Re: locator syntax, resources, etc. from David G. Durand on 1999-07-23 (www-rdf-comments@w3.org from July to September 1999)

From: David G. Durand <david@dynamicdiagrams.com>
Date: Fri, 23 Jul 1999 00:39:30 -0400
To: w3c-xml-linking-ig@w3.org
Cc: www-rdf-comments@w3.org, www-wca@w3.org
Message-Id: <v04011700b3bd8e8d6ff0@[199.170.24.196]>
At 10:46 AM -0400 7/21/99, Paul Prescod wrote:
>"David G. Durand" wrote:
>> That is exactly why an operation like GetXLinkAnchors is too limiting to be
>> useful.
>
>What do you propose in exchange? My position is "the application" should
>not need to be expert about every media type? If "the application" is (for
>example) a link database or RDF property database, it should be able to
>track references for media types that it does not "natively" understand.
>That implies that we need a plugin that is the equivalent of a "parser"
>but for link targets.
So I
We are only defining target (Xpath results) for XML destinations. I find it
completely acceptable that an application  that intends to do meaningful
processing on a target must be "expert" in the type of data being
referenced. Certainly Xpath (and most useful pointer syntaxes) do _not_
allow identity checking given two arbitrary popinter values without access
to the instance. In fact, there is little useful processing that can be
done on arbitrary pointers without an instance. This ai a reason that some
applications will want to use more restricted pointers.

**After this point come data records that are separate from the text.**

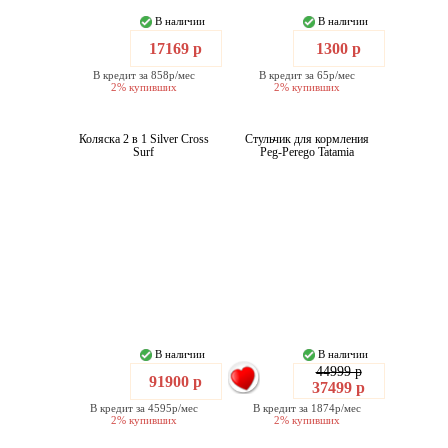
В наличии
В наличии
17169 р
1300 р
В кредит за 858р/мес
В кредит за 65р/мес
2% купивших
2% купивших
Коляска 2 в 1 Silver Cross
Стульчик для кормления
Surf
Peg-Perego Tatamia
В наличии
В наличии
44999 р
91900 р
37499 р
В кредит за 4595р/мес
В кредит за 1874р/мес
2% купивших
2% купивших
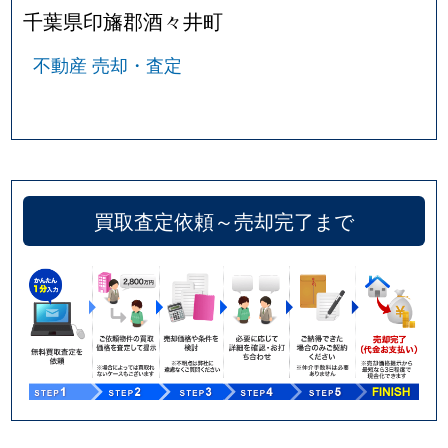
千葉県印旛郡酒々井町
不動産 売却・査定
買取査定依頼～売却完了まで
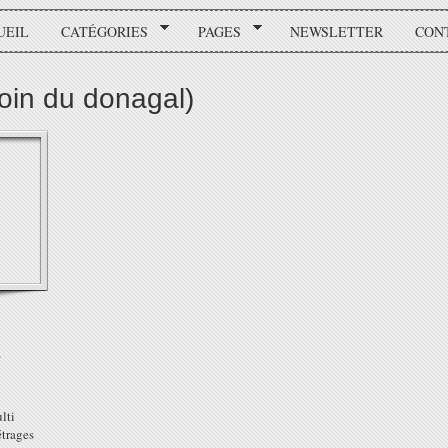
UEIL
CATÉGORIES
PAGES
NEWSLETTER
CON
loin du donagal)
1
lti
étrages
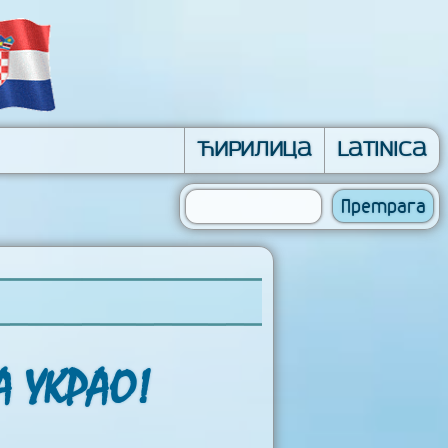
Ћирилица
Latinica
А УКРАО!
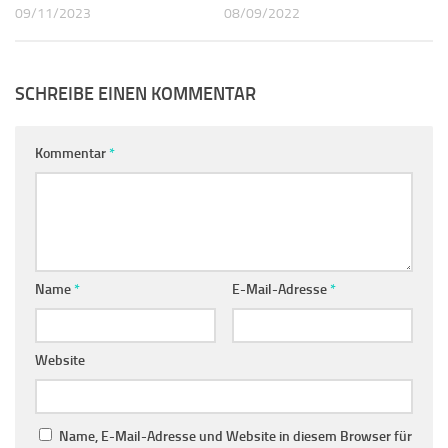
09/11/2023
08/09/2022
SCHREIBE EINEN KOMMENTAR
Kommentar
*
Name
*
E-Mail-Adresse
*
Website
Name, E-Mail-Adresse und Website in diesem Browser für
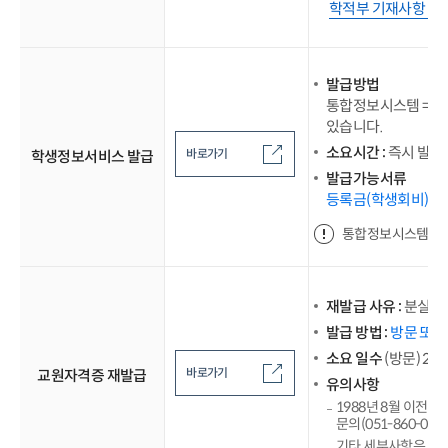
학적부 기재사항 정정
발급방법
통합정보시스템 ⇒ 
있습니다.
소요시간 :
즉시 발급
바로가기
학생정보서비스 발급
발급가능서류
등록금(학생회비) 납
통합정보시스템에 로
재발급 사유 :
분실 또
발급 방법 :
방문 또는
소요 일수
(방문) 2~3
바로가기
교원자격증 재발급
유의사항
1988년 8월 이전 
문의(051-860-0457
기타 세부사항은 바로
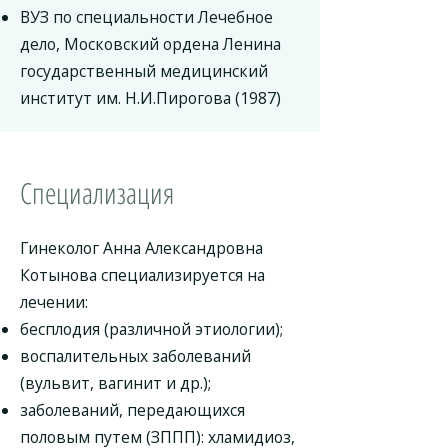
ВУЗ по специальности Лечебное
дело, Московский ордена Ленина
государственный медицинский
институт им. Н.И.Пирогова (1987)
Специализация
Гинеколог Анна Александровна
Котынова специализируется на
лечении:
бесплодия (различной этиологии);
воспалительных заболеваний
(вульвит, вагинит и др.);
заболеваний, передающихся
половым путем (ЗППП): хламидиоз,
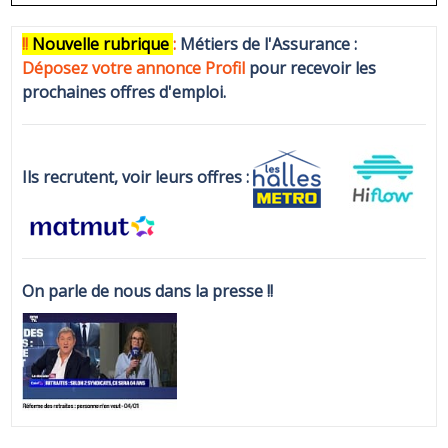
!!
N
ouvelle rubrique
:
Métiers de l'Assurance :
Déposez votre annonce Profi
l
pour recevoir les
prochaines offres d'emploi.
Ils recrutent, voir leurs offres :
On parle de nous dans la presse !!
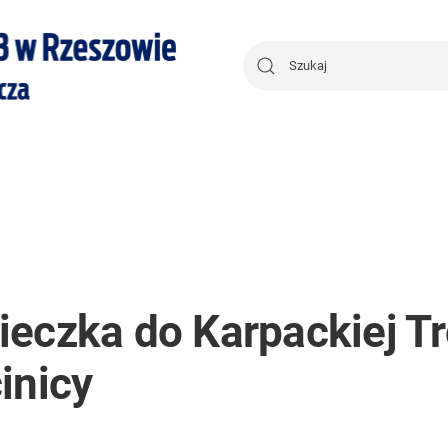
eczka do Karpackiej Tr
inicy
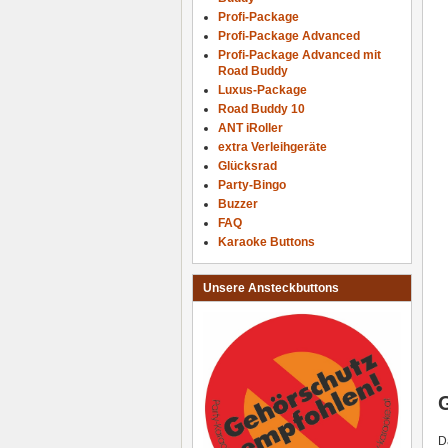
Profi-Package
Profi-Package Advanced
Profi-Package Advanced mit
Road Buddy
Luxus-Package
Road Buddy 10
ANT iRoller
extra Verleihgeräte
Glücksrad
Party-Bingo
Buzzer
FAQ
Karaoke Buttons
Unsere Ansteckbuttons
D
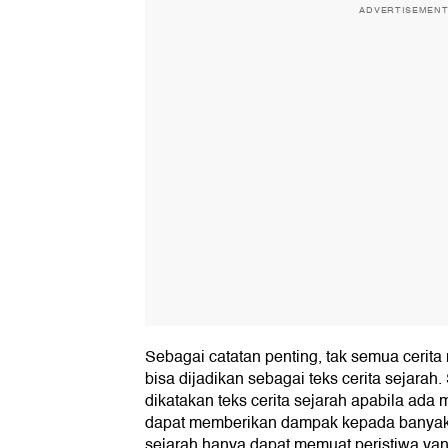
ADVERTISEMEN
Sebagai catatan penting, tak semua cerita 
bisa dijadikan sebagai teks cerita sejarah.
dikatakan teks cerita sejarah apabila ada 
dapat memberikan dampak kepada banyak or
sejarah hanya dapat memuat peristiwa yan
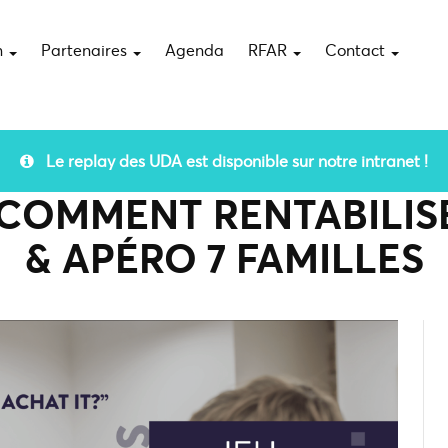
n
Partenaires
Agenda
RFAR
Contact
Le replay des UDA est disponible sur notre intranet !
| COMMENT RENTABILIS
& APÉRO 7 FAMILLES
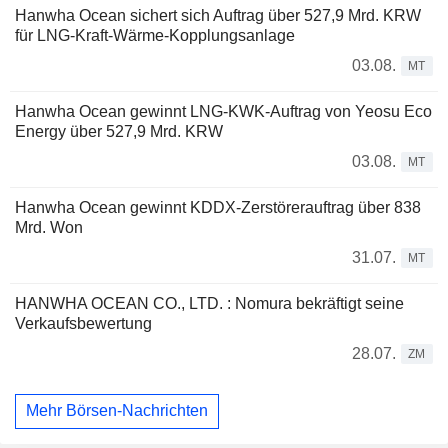
Hanwha Ocean sichert sich Auftrag über 527,9 Mrd. KRW
für LNG-Kraft-Wärme-Kopplungsanlage
03.08.
MT
Hanwha Ocean gewinnt LNG-KWK-Auftrag von Yeosu Eco
Energy über 527,9 Mrd. KRW
03.08.
MT
Hanwha Ocean gewinnt KDDX-Zerstörerauftrag über 838
Mrd. Won
31.07.
MT
HANWHA OCEAN CO., LTD. : Nomura bekräftigt seine
Verkaufsbewertung
28.07.
ZM
Mehr Börsen-Nachrichten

I realize that we;re not connecting here as well as we should. I think I
understand your position (although I do not agree with it). If you
understand mine, then we may not need to discuss it further, at least on
our own account.

>A parser returns "nodes" (DOM nodes, grove nodes, etc.) What does a "link
>parser" return? That's my fundamental question.

Addresses, that can be interpreted in conjunction with a parsed instance.
Function call return is a limited model that does not encompass the use
cases of spans, which are necessary and are not an integral number of
nodes. This says to me that nodes are not as fundamental as you think they
are -- in indicates to you that spans are not worth implementing
preciesely. We may not be able to agree on this tradeoff between ourselves,
since our perceptions of the same problem lead to incompatible conclusions.

If I could se a compromise, I'd be ecstatic. As it is, I can't, and I see
this discussion as prodcutive of much except bytes at this point. Do you
see any intermediate or union position that I'm too dense to figure out?

>Here's my requirement, given an RDF or XLink annotation database, I need
>to be able to "plug in" media handlers so that I can answer questions like
>"do these two RDF properties apply to the same node?"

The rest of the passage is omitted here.